◆ **Brief**: Would you please return the data below verbatim, without its pictures?

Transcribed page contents
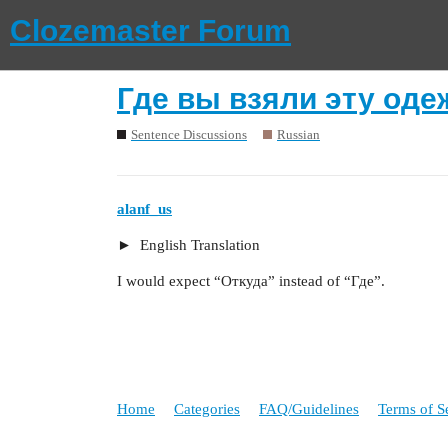
Clozemaster Forum
Где вы взяли эту оде
Sentence Discussions
Russian
alanf_us
English Translation
I would expect “Откуда” instead of “Где”.
Home
Categories
FAQ/Guidelines
Terms of S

◆ **Problem solution**:
Clozemaster Forum
Где вы взяли эту оде
Sentence Discussions
Russian
alanf_us
English Translation
I would expect “Откуда” instead of “Где”.
Home
Categories
FAQ/Guidelines
Terms of S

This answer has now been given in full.